It is possible to use data not in the treated dataset in your data
modification rules. This so-called reference data needs to be added in
the call to modify()
.
> dat <- data.frame(x=seq_len(nrow(women)))
> m <- modifier(if (x > 2) x <- ref$height/2)
> out <- modify(dat, m, ref=women)
> head(out)
x
1 1.0
2 2.0
3 30.0
4 30.5
5 31.0
6 31.5
Note that in this form, it is necessary to use ref$
to
refer to the women
dataset in the context of modifying
rules. This can be customized by passing the reference data as a named
list or environment.
> m <- modifier(if (x > 2) x <- women$height/2)

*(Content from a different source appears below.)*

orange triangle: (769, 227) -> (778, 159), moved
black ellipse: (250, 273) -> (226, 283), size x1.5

> out <- modify(dat, m, ref=list(women=women))
> head(out,3)
x
1 1
2 2
3 30
Or, equivalently
The package supports rules of the form
if (some condition holds){
change some existing values
}
where the else
clause is optional, and the rules are
executed record-by-record. There may be multiple expressions in each
{}
block, and it is also allowed to have nested
if-else
statements.
dcmodify
allows rule-by-rule change tracking via
integration with the lumberjack
package1. There are many ways of
following what happens to a data file, and we refere to 1 for an overview of the possibilities of
the lumberjack
package. Here we demonstrate how to use the
cellwise logger, which logs all changes cell-by-cell.
> library(lumberjack)
> # create a logger (see ?cellwise)
> lgr <- cellwise$new(key="name")
> # create rules
>
> rules <- modifier(
+ if ( abs(consumption) <= 1 ) consumption <- 1000*consumption
+ , if ( consumption < 0 ) consumption <- -1 * consumption )
> # apply rules, and pass logger object to modify()

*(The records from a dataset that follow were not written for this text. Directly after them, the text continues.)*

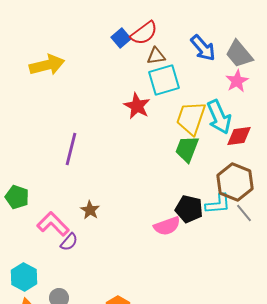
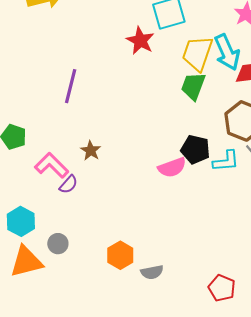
cyan L-shape: (218, 204) -> (226, 161), moved

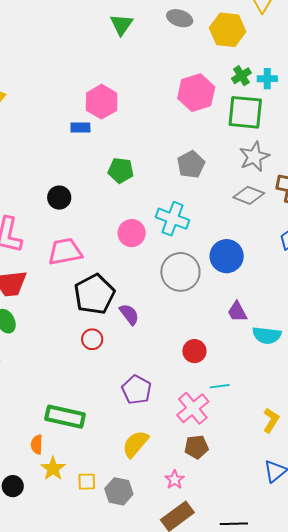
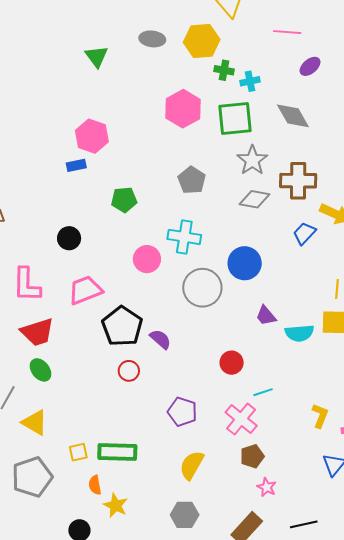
green cross: (241, 76) -> (224, 70), moved, turned -36
pink star: (175, 480) -> (267, 487), moved
yellow square: (87, 482) -> (78, 452), moved

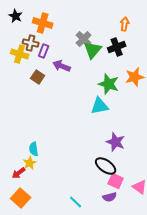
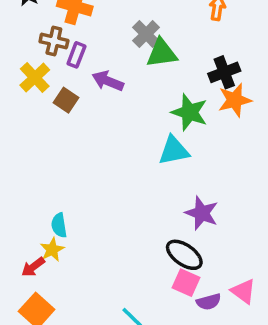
black cross: (117, 47) -> (224, 72), moved
green triangle: (93, 50) -> (162, 53), turned 42
yellow cross: (20, 54) -> (35, 78), moved, turned 30
pink square: (116, 181) -> (186, 283), moved
purple semicircle: (110, 197) -> (209, 302), moved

> out <- modify(water, rules, logger=lgr)
> # check what happened, by dumping the log and reading in
> # the csv.
> logfile <- tempfile()
> lgr$dump(file=logfile)
Dumped a log at /tmp/RtmpfgtHwT/file3fd33bf5e5b
> read.csv(logfile)
step time srcref expression
1 1 2024-12-11 04:10:15 UTC <modifier>#1-1 consumption <- 1000 * consumption
2 2 2024-12-11 04:10:15 UTC <modifier>#2-2 consumption <- -1 * consumption
key variable old new
1 Martin consumption 0.15 150
2 Simon consumption -100.00 100
1 van der Loo MPJ (2021). Monitoring Data in R with the lumberjack Package. Journal of Statistical Software, 98(1), 1–13. doi:10.18637/jss.v098.i01.